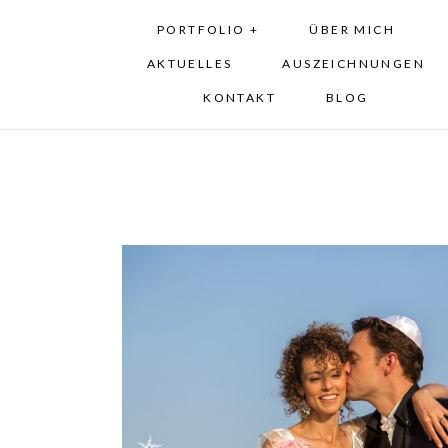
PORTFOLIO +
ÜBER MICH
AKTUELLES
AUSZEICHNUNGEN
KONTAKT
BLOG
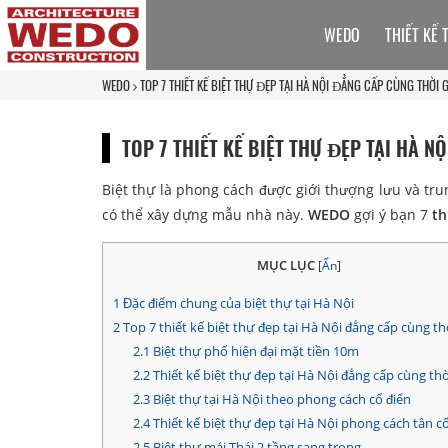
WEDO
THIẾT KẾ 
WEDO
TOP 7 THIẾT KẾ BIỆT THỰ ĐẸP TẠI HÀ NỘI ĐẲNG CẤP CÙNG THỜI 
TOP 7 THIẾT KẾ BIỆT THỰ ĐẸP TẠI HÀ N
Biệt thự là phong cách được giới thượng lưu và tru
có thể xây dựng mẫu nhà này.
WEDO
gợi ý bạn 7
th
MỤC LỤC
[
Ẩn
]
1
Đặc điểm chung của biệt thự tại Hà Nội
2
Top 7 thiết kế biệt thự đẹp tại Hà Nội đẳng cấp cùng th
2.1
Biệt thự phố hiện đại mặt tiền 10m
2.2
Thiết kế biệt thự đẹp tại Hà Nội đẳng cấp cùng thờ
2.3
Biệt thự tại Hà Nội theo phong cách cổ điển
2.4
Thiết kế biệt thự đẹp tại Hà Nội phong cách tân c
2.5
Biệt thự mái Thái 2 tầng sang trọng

########

Exercise details:
All of the lines above should be printed exactly, minus the pictures.

Problem solution:
PORTFOLIO +
ÜBER MICH
AKTUELLES
AUSZEICHNUNGEN
KONTAKT
BLOG
WEDO
THIẾT KẾ 
WEDO
TOP 7 THIẾT KẾ BIỆT THỰ ĐẸP TẠI HÀ NỘI ĐẲNG CẤP CÙNG THỜI 
TOP 7 THIẾT KẾ BIỆT THỰ ĐẸP TẠI HÀ N
Biệt thự là phong cách được giới thượng lưu và tru
có thể xây dựng mẫu nhà này.
WEDO
gợi ý bạn 7
th
MỤC LỤC
[
Ẩn
]
1
Đặc điểm chung của biệt thự tại Hà Nội
2
Top 7 thiết kế biệt thự đẹp tại Hà Nội đẳng cấp cùng th
2.1
Biệt thự phố hiện đại mặt tiền 10m
2.2
Thiết kế biệt thự đẹp tại Hà Nội đẳng cấp cùng thờ
2.3
Biệt thự tại Hà Nội theo phong cách cổ điển
2.4
Thiết kế biệt thự đẹp tại Hà Nội phong cách tân c
2.5
Biệt thự mái Thái 2 tầng sang trọng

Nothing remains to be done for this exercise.